ATAS Changes Emmy Rules

Further tweaking its Primetime Emmy nomination procedures following last year’s controversy, the Academy of Television Arts & Sciences (ATAS) board of governors Wednesday night approved a rules change reducing the number of series and performer candidates eligible to be nominated.

Under the revision, 10 instead of 15 top vote-getters chosen by the entire ATAS membership will now be considered for nominations by blue ribbon peer panels.

If 11th-place candidates come within 2% of the final 10 in total votes, they will be considered too.

“What we discovered last year was that the top-five—the nominees—emerged from the top-10, and so this year we removed the irrelevant 11-15 vote-getters,” says John Leverence, senior VP of awards for ATAS.

After the blue ribbon panels drew heat in 2006, ATAS changed its procedures so that starting this year both the popular and judging panel votes will hold equal weight in deciding the nominees.

It also reduced the size of the peer panels, which in the case of best comedy and drama performers had been convened around the July 4th holiday.

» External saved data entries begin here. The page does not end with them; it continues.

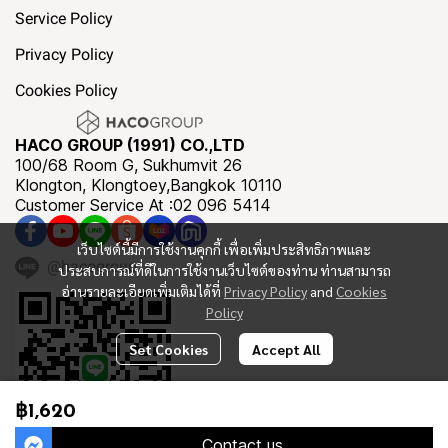
Service Policy
Privacy Policy
Cookies Policy
HACO GROUP (1991) CO.,LTD
100/68 Room G, Sukhumvit 26
Klongton, Klongtoey,Bangkok 10110
Customer Service At :02 096 5414
เว็บไซต์นี้มีการใช้งานคุกกี้ เพื่อเพิ่มประสิทธิภาพและ
@hacogroup
ประสบการณ์ที่ดีในการใช้งานเว็บไซต์ของท่าน ท่านสามารถ
อ่านรายละเอียดเพิ่มเติมได้ที่
Privacy Policy
and
Cookies
Policy
Set Cookies
Accept All
฿1,620
Contact us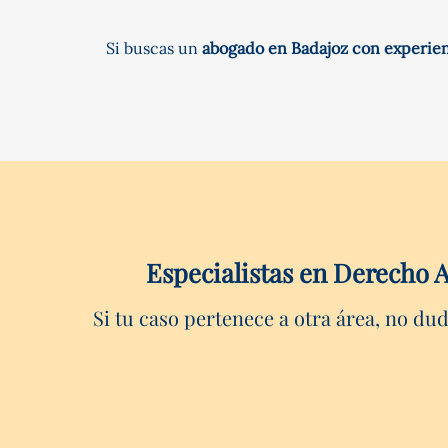
Si buscas un
abogado en Badajoz con experie
Especialistas en Derecho A
Si tu caso pertenece a otra área, no du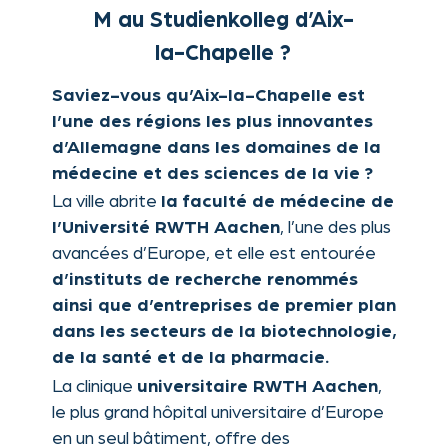
La ville abrite
la faculté de médecine de
, l’une des plus
l’Université RWTH Aachen
avancées d’Europe, et elle est entourée
d’instituts de recherche renommés
ainsi que d’entreprises de premier plan
dans les secteurs de la biotechnologie,
de la santé et de la pharmacie.
La clinique
,
universitaire RWTH Aachen
le plus grand hôpital universitaire d’Europe
en un seul bâtiment, offre des
infrastructures de recherche et de
formation à la pointe de la technologie. À
proximité, des institutions comme
l’Institut Helmholtz pour le génie
biomédical, l’Institut Fraunhofer pour
la technologie laser (ILT) et le centre
stimulent
de recherche de Jülich
l’innovation en technologie médicale et en
sciences de la vie.
Au
,
Studienkolleg d’Aix-la-Chapelle
notre
te prépare à réussir dans
cours M
cet environnement académique et
professionnel de haute technologie.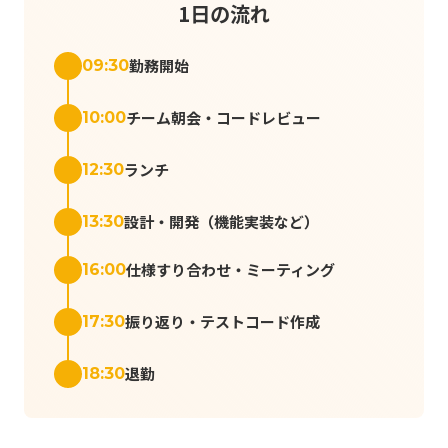
1日の流れ
勤務開始
09:30
チーム朝会・コードレビュー
10:00
ランチ
12:30
設計・開発（機能実装など）
13:30
仕様すり合わせ・ミーティング
16:00
振り返り・テストコード作成
17:30
退勤
18:30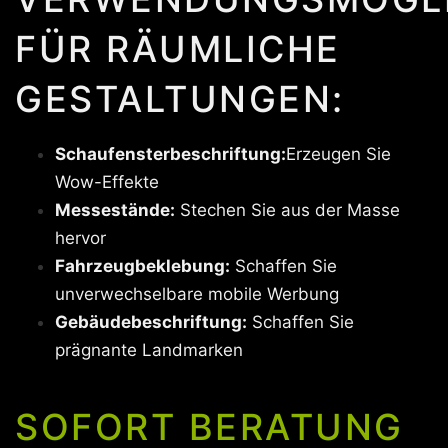
FÜR RÄUMLICHE
GESTALTUNGEN:
Schaufensterbeschriftung:
Erzeugen Sie
Wow-Effekte
Messestände:
Stechen Sie aus der Masse
hervor
Fahrzeugbeklebung:
Schaffen Sie
unverwechselbare mobile Werbung
Gebäudebeschriftung:
Schaffen Sie
prägnante Landmarken
SOFORT BERATUNG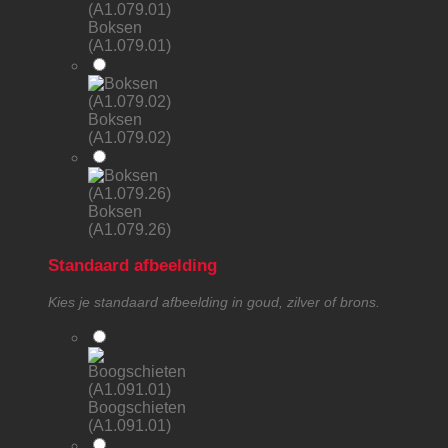
Boksen
(A1.079.01)
Boksen
(A1.079.02)
Boksen
(A1.079.26)
Standaard afbeelding
Kies je standaard afbeelding in goud, zilver of brons.
Boogschieten
(A1.091.01)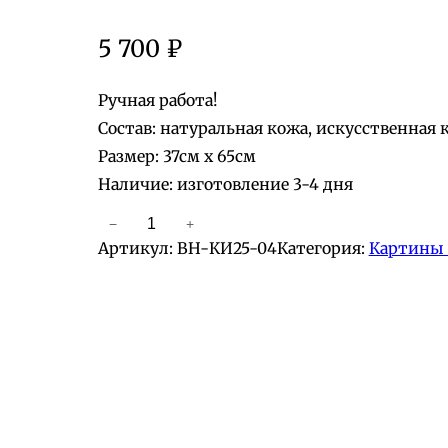
5 700
₽
Ручная работа!
Состав: натуральная кожа, искусственная 
Размер: 37см х 65см
Наличие: изготовление 3-4 дня
−
+
К
Артикул:
BH-КИ25-04
Категория:
Картины 
о
л
и
ч
е
с
т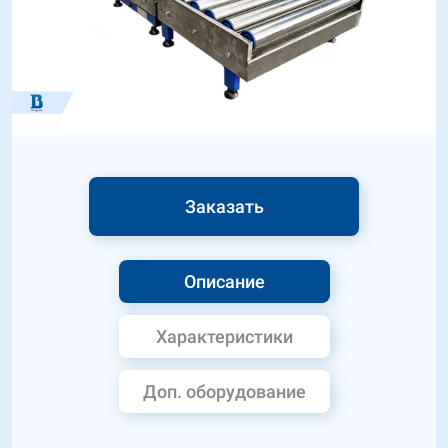
Заказать
Описание
Характеристики
Доп. оборудование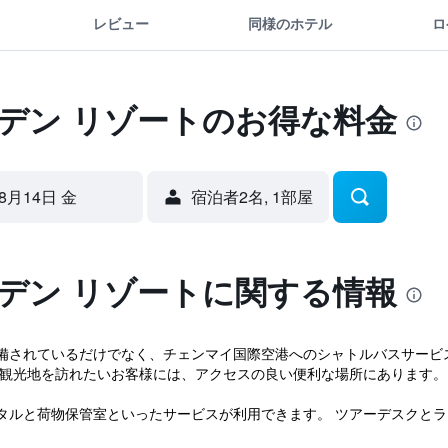
レビュー
同様のホテル
ロ
ーデン リゾートのお得な料金
8月14日 金
宿泊者2名, 1​部屋
ーデン リゾートに関する情報
備されているだけでなく、チェンマイ国際空港へのシャトルバスサービ
の観光地を訪れたいお客様には、アクセスの良い便利な場所にあります。
ルと荷物保管室といったサービスが利用できます。 ツアーデスクとラン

That caused headaches for members charged with whittling the field down to the five nominees, since they had to take time out of their schedules to convene at the Academy.

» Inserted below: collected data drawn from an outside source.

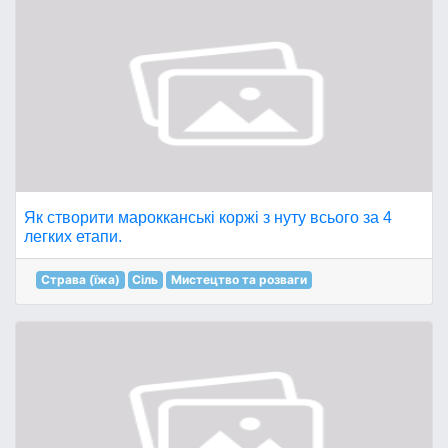
Як створити марокканські коржі з нуту всього за 4
легких етапи.
Страва (їжа)
Сіль
Мистецтво та розваги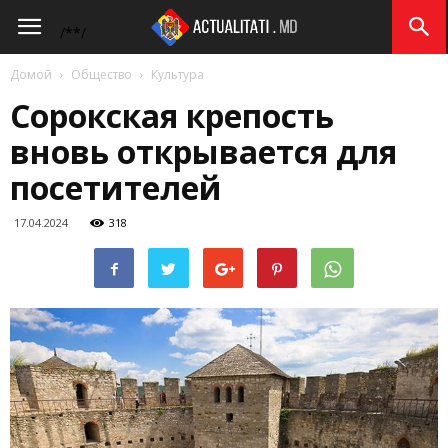
Actualitati.md
/*
*/
Домой
Общество
Культура
Сорокская крепость
вновь открывается для
посетителей
17.04.2024
318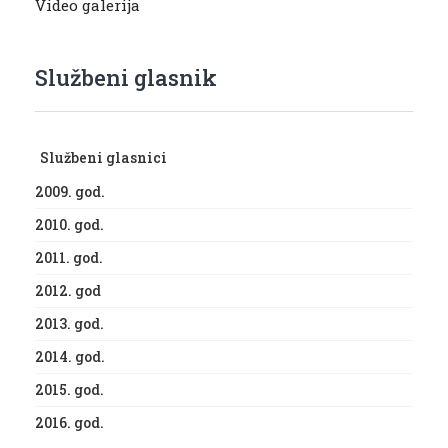
Video galerija
Službeni glasnik
Službeni glasnici
2009. god.
2010. god.
2011. god.
2012. god
2013. god.
2014. god.
2015. god.
2016. god.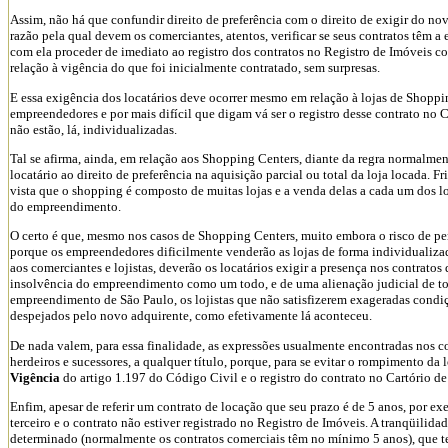
Assim, não há que confundir direito de preferência com o direito de exigir do nov
razão pela qual devem os comerciantes, atentos, verificar se seus contratos têm a 
com ela proceder de imediato ao registro dos contratos no Registro de Imóveis co
relação à vigência do que foi inicialmente contratado, sem surpresas.
E essa exigência dos locatários deve ocorrer mesmo em relação à lojas de Shoppin
empreendedores e por mais difícil que digam vá ser o registro desse contrato no C
não estão, lá, individualizadas.
Tal se afirma, ainda, em relação aos Shopping Centers, diante da regra normalment
locatário ao direito de preferência na aquisição parcial ou total da loja locada. Fri
vista que o shopping é composto de muitas lojas e a venda delas a cada um dos loji
do empreendimento.
O certo é que, mesmo nos casos de Shopping Centers, muito embora o risco de per
porque os empreendedores dificilmente venderão as lojas de forma individualiz
aos comerciantes e lojistas, deverão os locatários exigir a presença nos contrat
insolvência do empreendimento como um todo, e de uma alienação judicial de to
empreendimento de São Paulo, os lojistas que não satisfizerem exageradas condi
despejados pelo novo adquirente, como efetivamente lá aconteceu.
De nada valem, para essa finalidade, as expressões usualmente encontradas nos co
herdeiros e sucessores, a qualquer título, porque, para se evitar o rompimento da 
Vigência
do artigo 1.197 do Código Civil e o registro do contrato no Cartório de
Enfim, apesar de referir um contrato de locação que seu prazo é de 5 anos, por ex
terceiro e o contrato não estiver registrado no Registro de Imóveis. A tranqüilida
determinado (normalmente os contratos comerciais têm no mínimo 5 anos), que t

The governors voted Wednesday to give the newly comprised panels a reprieve and allow them to judge the actors’ compilation reels from home.

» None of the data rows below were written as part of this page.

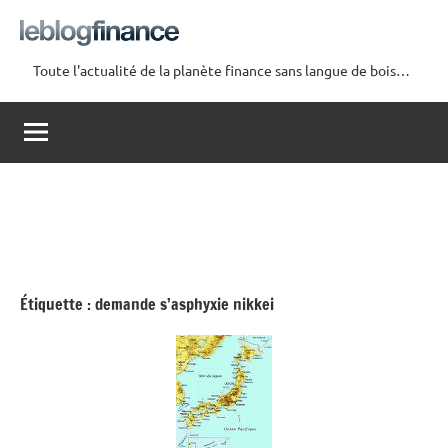
Aller
au
contenu
Toute l'actualité de la planète finance sans langue de bois…
Le
Blog
Finance
Étiquette :
demande s’asphyxie nikkei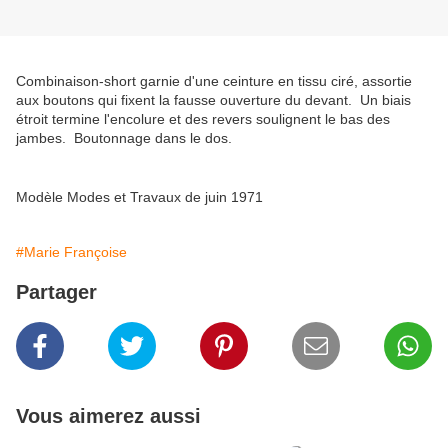
Combinaison-short garnie d'une ceinture en tissu ciré, assortie
aux boutons qui fixent la fausse ouverture du devant. Un biais
étroit termine l'encolure et des revers soulignent le bas des
jambes. Boutonnage dans le dos.
Modèle Modes et Travaux de juin 1971
#Marie Françoise
Partager
Vous aimerez aussi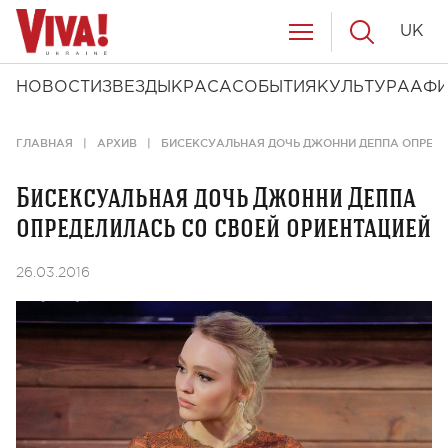
UK
НОВОСТИ
ЗВЕЗДЫ
КРАСА
СОБЫТИЯ
КУЛЬТУРА
АФ
ГЛАВНАЯ
АРХИВ
БИСЕКСУАЛЬНАЯ ДОЧЬ ДЖОННИ ДЕППА ОПРЕДЕ
Бисексуальная дочь Джонни Деппа
определилась со своей ориентацией
26.03.2016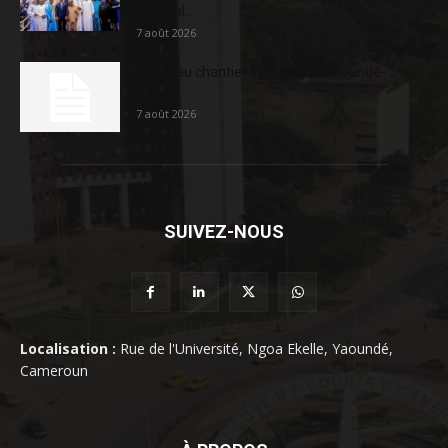
sociétal...
7 août 2026
Nouveau chantier sur la route Yaoundé-
Douala
7 août 2026
SUIVEZ-NOUS
Localisation :
Rue de l'Université, Ngoa Ekelle, Yaoundé,
Cameroun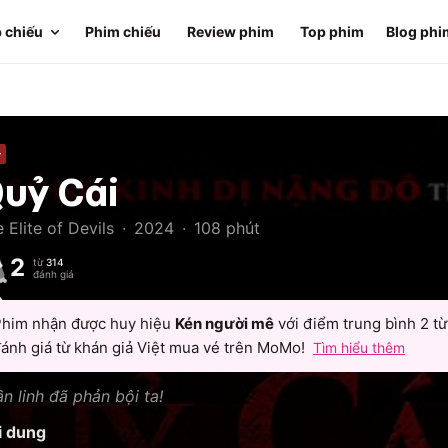
 chiếu
Phim chiếu
Review phim
Top phim
Blog phi
+
uỷ Cái
 Elite of Devils
·
2024
·
108
phút
2
từ
314
đánh giá
him nhận được huy hiệu
Kén người mê
với điểm trung bình
2
t
ánh giá từ khán giả Việt mua vé trên MoMo!
Tìm hiểu thêm
n linh đã phản bội ta!
i dung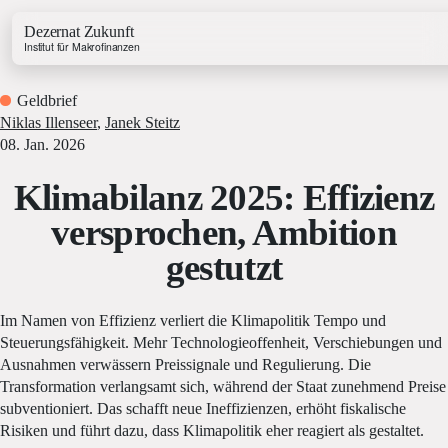
Dezernat Zukunft
Institut für Makrofinanzen
Geldbrief
Niklas Illenseer
,
Janek Steitz
08. Jan. 2026
Klimabilanz 2025: Effizienz
Growth & Budget Lab
versprochen, Ambition
Energy Lab
gestutzt
Business Lab
Price Lab
Im Namen von Effizienz verliert die Klimapolitik Tempo und
Steuerungsfähigkeit. Mehr Technologieoffenheit, Verschiebungen und
Haushaltstracker
Ausnahmen verwässern Preissignale und Regulierung. Die
Investitionstracker
Transformation verlangsamt sich, während der Staat zunehmend Preise
subventioniert. Das schafft neue Ineffizienzen, erhöht fiskalische
Risiken und führt dazu, dass Klimapolitik eher reagiert als gestaltet.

ATAS also revised procedures for guest and supporting performers.

In 2006, guest performers qualified by having billing in six or fewer episodes. The comp reel they submitted had to include all of their appearances, but now there is no episodic cap.

“We found that legitimate guest performers could have more than six episodes and (choose) a single episode to represent their work,” Leverence says.

Supporting players, meanwhile, now need only submit their appearances in a single episode rather than any two episodes like last year.


ATAS previously initiated new rules requiring supporting actors to appear in at least 5% of a production. The switch came after last year’s uproar over Ellen Burstyn’s supporting actress nod for a miniseries or special, in which she logged nearly 15 seconds of screen time in HBO’s Mrs. Harris.